Historic Kepler Telescope crippled by malfunction

16 May, 2013 01:24 / Updated 11 years ago

The spacecraft that has located more planets than any other in history has endured technical failure serious enough to put its current mission of finding another so-called Super-Earth, in jeopardy, experts announced Wednesday.

NASA’s Kepler telescope is currently operating without its stabilizing control wheel, which is necessary to point the device in the right direction. This being the second wheel to be lost, combined with Kepler’s location 40 million miles away from Earth, indicates the search for another large celestial body could be over. 

Since Kepler was launched in 2009 it has found 132 confirmed planets and 2,700 “candidate” planets that need to be studied further, according to USA Today. Among the findings were three “Super-Earth” planets that, because of the star formation orbiting the bodies, could support life.

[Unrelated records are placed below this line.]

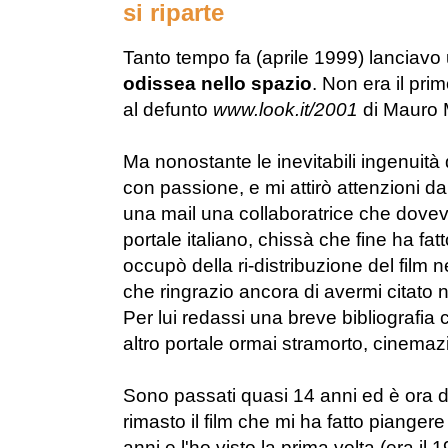
si riparte
Tanto tempo fa (aprile 1999) lanciavo
odissea nello spazio
. Non era il pri
al defunto
www.look.it/2001
di Mauro 
Ma nonostante le inevitabili ingenuità 
con passione, e mi attirò attenzioni d
una mail una collaboratrice che doveva 
portale italiano, chissà che fine ha fatto
occupò della ri-distribuzione del film
che ringrazio ancora di avermi citato 
Per lui redassi una breve bibliografia
altro portale ormai stramorto, cinemazip
Sono passati quasi 14 anni ed è ora d
rimasto il film che mi ha fatto piang
anni e l'ho visto la prima volta (era il 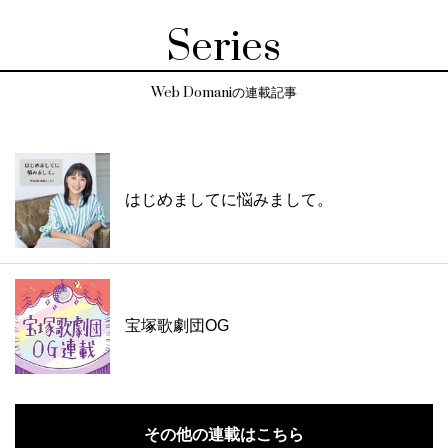
Series
Web Domaniの連載記事
はじめましてに悩みまして。
宝塚歌劇団OG
その他の連載はこちら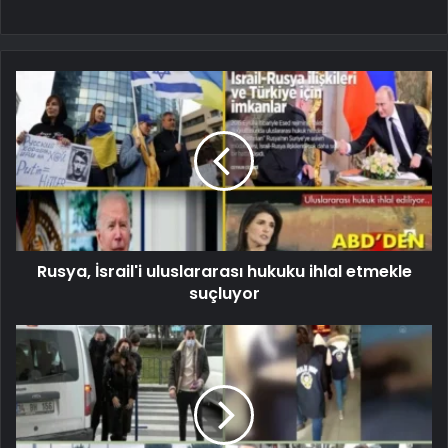
Rusya, İsrail'i uluslararası hukuku ihlal etmekle
suçluyor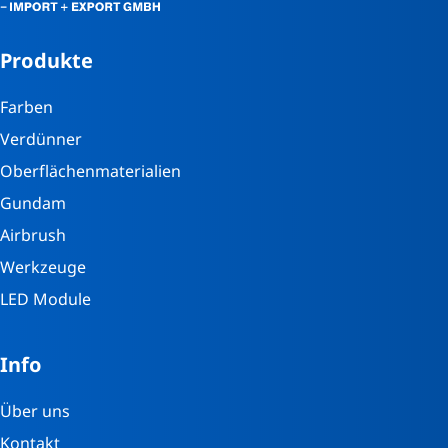
Produkte
Farben
Verdünner
Oberflächenmaterialien
Gundam
Airbrush
Werkzeuge
LED Module
Info
Über uns
Kontakt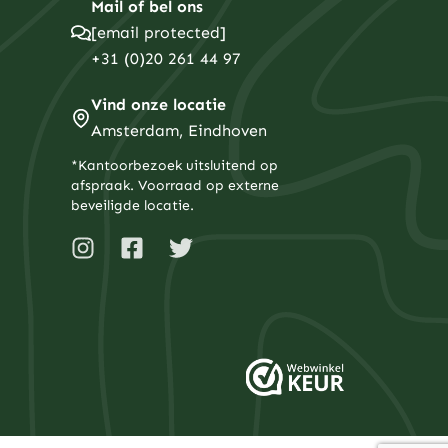
Mail of bel ons
[email protected]
+31 (0)20 261 44 97
Vind onze locatie
Amsterdam, Eindhoven
*Kantoorbezoek uitsluitend op
afspraak. Voorraad op externe
beveiligde locatie.
I
F
T
n
a
w
s
c
i
t
e
t
a
b
t
g
o
e
r
o
r
a
k
m
-
s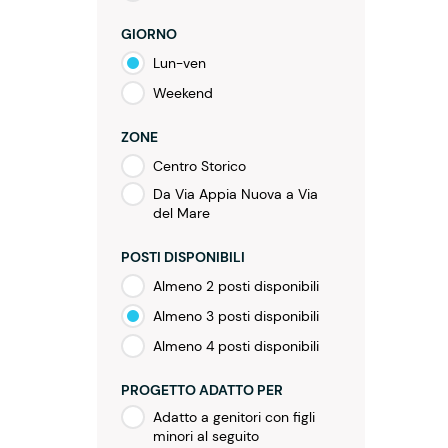
GIORNO
Lun-ven
Weekend
ZONE
Centro Storico
Da Via Appia Nuova a Via
del Mare
POSTI DISPONIBILI
Almeno 2 posti disponibili
Almeno 3 posti disponibili
Almeno 4 posti disponibili
PROGETTO ADATTO PER
Adatto a genitori con figli
minori al seguito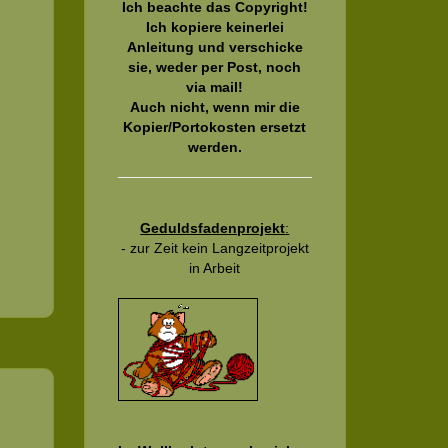
Ich beachte das Copyright!
Ich kopiere keinerlei
Anleitung und verschicke
sie, weder per Post, noch
via mail!
Auch nicht, wenn mir die
Kopier/Portokosten ersetzt
werden.
Geduldsfadenprojekt
:
- zur Zeit kein Langzeitprojekt
in Arbeit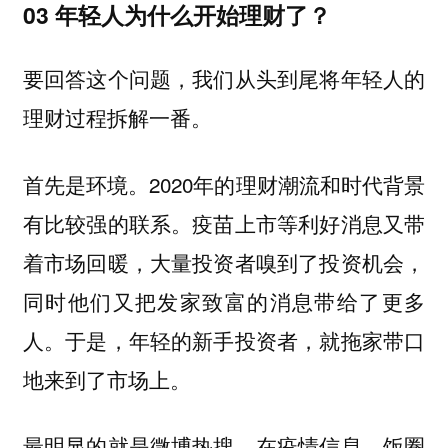
03
年轻人为什么开始理财了？
要回答这个问题，我们从头到尾将年轻人的
理财过程拆解一番。
首先是环境。2020年的理财潮流和时代背景
有比较强的联系。疫苗上市等利好消息又带
着市场回暖，大量投资者嗅到了投资机会，
同时他们又把发家致富的消息带给了更多
人。于是，年轻的新手投资者，就拖家带口
地来到了市场上。
最明显的就是微博热搜。在疫情信息、饭圈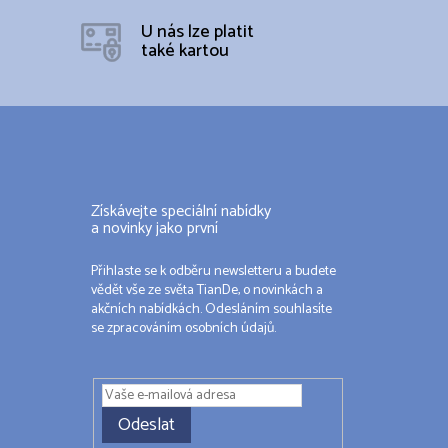
U nás lze platit
také kartou
Získávejte speciální nabídky
a novinky jako první
Přihlaste se k odběru newsletteru a budete
vědět vše ze světa TianDe, o novinkách a
akčních nabídkách. Odesláním souhlasíte
se zpracováním osobních údajů.
Odeslat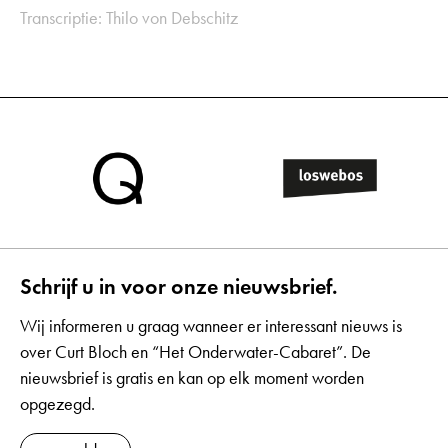
Transcriptie: Thilo von Debschitz
Schrijf u in voor onze nieuwsbrief.
Wij informeren u graag wanneer er interessant nieuws is
over Curt Bloch en “Het Onderwater-Cabaret”. De
nieuwsbrief is gratis en kan op elk moment worden
opgezegd.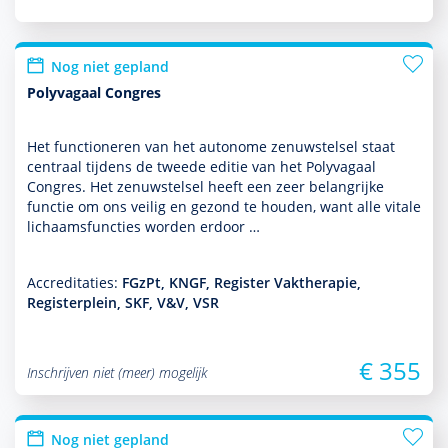
Nog niet gepland
Polyvagaal Congres
Het functio­neren van het autonome zenuwstelsel staat
centraal tijdens de tweede editie van het Polyvagaal
Congres. Het zenuwstelsel heeft een zeer belang­rijke
functie om ons veilig en gezond te houden, want alle vitale
lichaamsfuncties worden erdoor …
Accreditaties:
FGzPt, KNGF, Register Vaktherapie,
Registerplein, SKF, V&V, VSR
€ 355
Inschrijven niet (meer) mogelijk
Nog niet gepland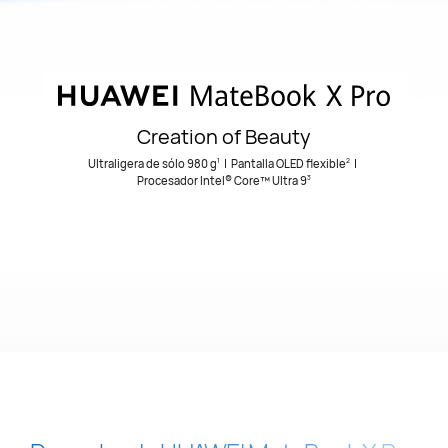
Creation of Beauty
Ultraligera de sólo 980 g
| Pantalla OLED flexible
|
1
2
Procesador Intel® Core™ Ultra 9
3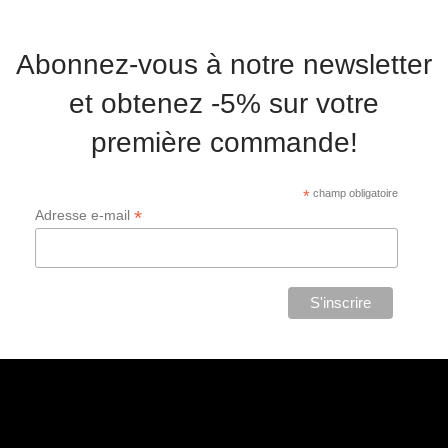
Abonnez-vous à notre newsletter
et obtenez -5% sur votre
première commande!
*
champ obligatoire
*
Adresse e-mail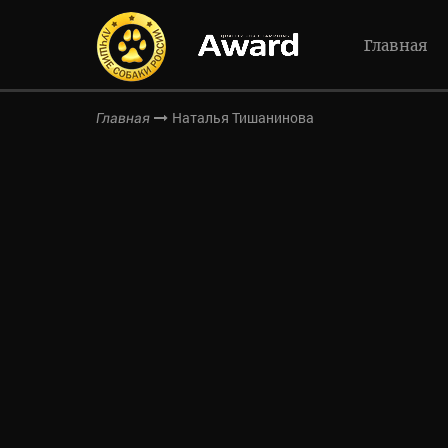
Главная
Наталья Тишанинова
Главная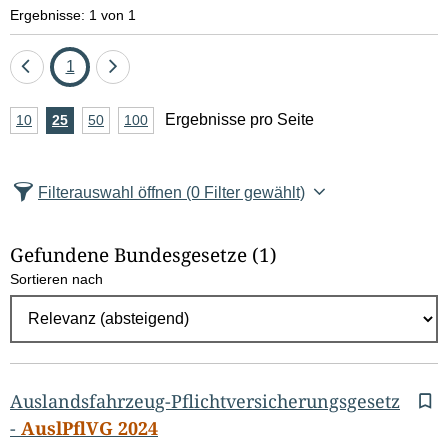
e
Ergebnisse: 1 von 1
l
Eine
Seite
Eine
1
d
Seite
Seite
A
Ergebnisse pro Seite
10
Ergebnisse
25
Ergebnisse
50
Ergebnisse
100
Ergebnisse
zurück
vor
l
n
pro
pro
pro
pro
Seite
Seite
Seite
Seite
z
ö
Filterauswahl öffnen
(0 Filter gewählt)
a
s
h
Gefundene Bundesgesetze
(1)
c
l
Sortieren nach
E
h
r
e
g
e
n
b
Auslandsfahrzeug-Pflichtversicherungsgesetz
n
-
AuslPflVG 2024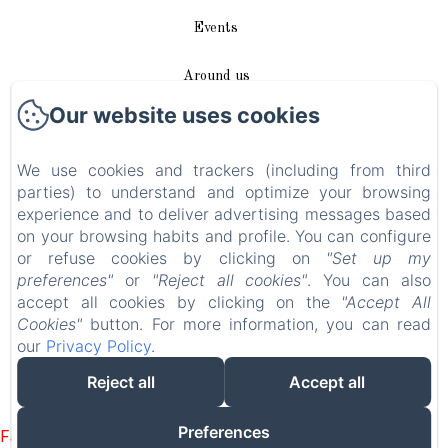
Events
Around us
Our website uses cookies
Access / Contact
We use cookies and trackers (including from third
Plan du site
parties) to understand and optimize your browsing
experience and to deliver advertising messages based
Blog
on your browsing habits and profile. You can configure
or refuse cookies by clicking on
"Set up my
Legal notice
preferences"
or
"Reject all cookies"
. You can also
accept all cookies by clicking on the
"Accept All
Cookies"
button. For more information, you can read
EN
FR
DE
our
Privacy Policy
.
Reject all
Accept all
Powered using Amenitiz
Preferences
Failed to load BookingEngine/index: Loading chunk 1322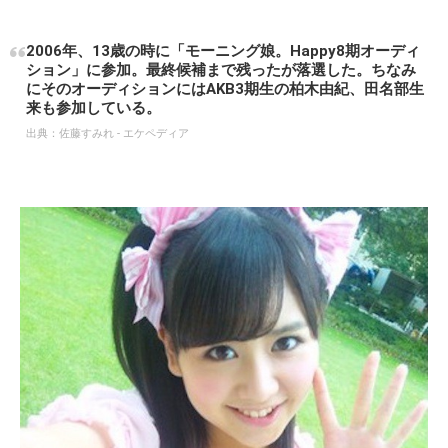
2006年、13歳の時に「モーニング娘。Happy8期オーディ
ション」に参加。最終候補まで残ったが落選した。ちなみ
にそのオーディションにはAKB3期生の柏木由紀、田名部生
来も参加している。
出典：
佐藤すみれ - エケペディア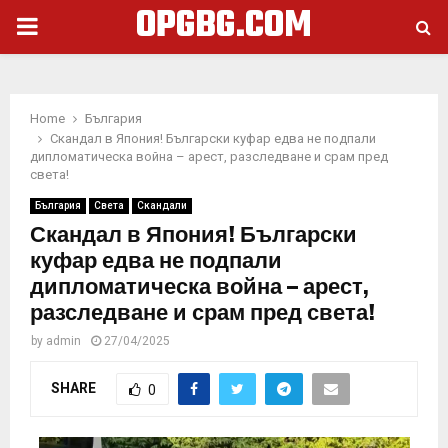
OPGBG.COM
PRIMARY
MENU
Home
България
Скандал в Япония! Български куфар едва не подпали
дипломатическа война – арест, разследване и срам пред
света!
България
Света
Скандали
Скандал в Япония! Български
куфар едва не подпали
дипломатическа война – арест,
разследване и срам пред света!
by
admin
27/04/2025
SHARE
0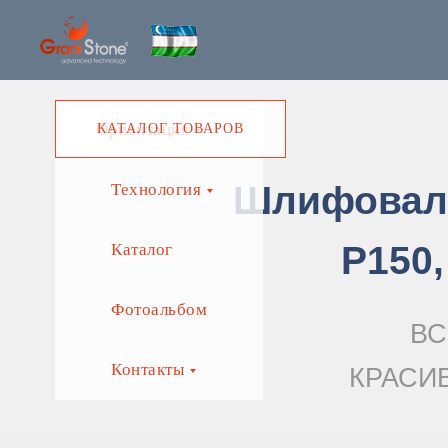
Ориентация
КАТАЛОГ ТОВАРОВ
Шлифоваль
Технология
Р150,
Каталог
Фотоальбом
ВС
Контакты
КРАСИ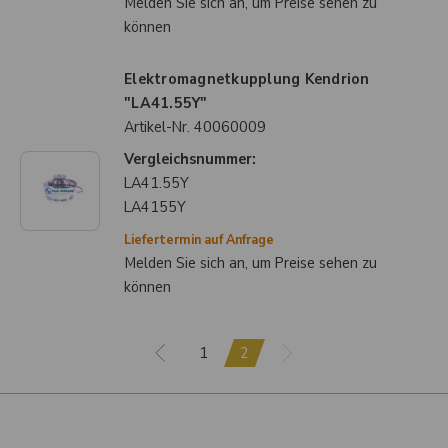
Melden Sie sich an, um Preise sehen zu
können
Elektromagnetkupplung Kendrion
"LA41.55Y"
Artikel-Nr.
40060009
Vergleichsnummer:
LA41.55Y
LA4155Y
Liefertermin auf Anfrage
Melden Sie sich an, um Preise sehen zu
können
1
2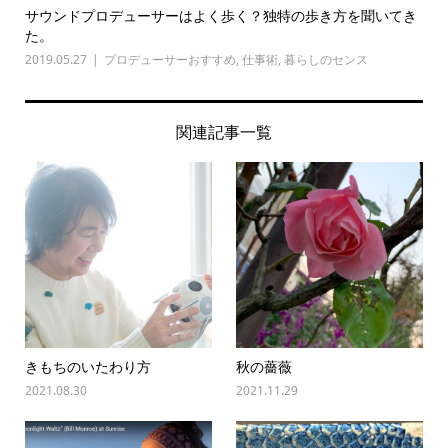
サウンドプロデューサーはよく歩く？独特の歩き方を聞いてき
た。
2019.05.27
プロデューサーおすすめ
,
仕事術
,
暮らしのセンス
関連記事一覧
きもちのいたわり方
秋の薔薇
2021.08.30
2021.11.29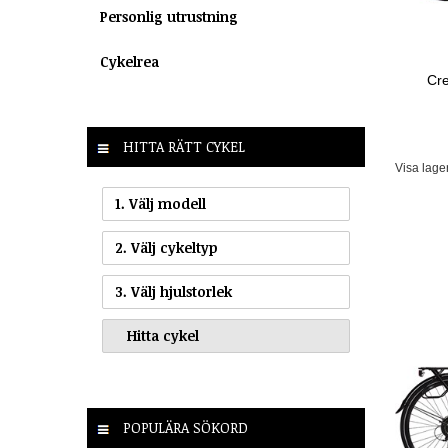
Personlig utrustning
Cykelrea
Cre
HITTA RÄTT CYKEL
Visa lage
1. Välj modell
2. Välj cykeltyp
3. Välj hjulstorlek
POPULÄRA SÖKORD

Kepler’s not in a place where I can go up and fix it, or any other astronaut,” John Grunsfield, the head of science at NASA who previously traveled through space to repair the Hubble Space Telescope, told the Washington Post. “We do need three reactions wheels. I wouldn’t say Kepler is down and out just yet.” 

The telescope cost $600 million to build and operate but is now without two of its four wheels, making it impossible for engineers to control completely. Scientists still have two years’ worth of data to examine, though, and the fourth, still unfound Super-Earth, could simply be hiding in Kepler’s uninspected data. 

I don’t think I’d be a pessimist here,” said William Borucki, Kepler’s lead scientist and chief proponent of the initial project. “The mission has been phenomenally successful and I really wouldn’t write it off at this point. It operated for four years…I’m just elated with what we’ve accomplished.”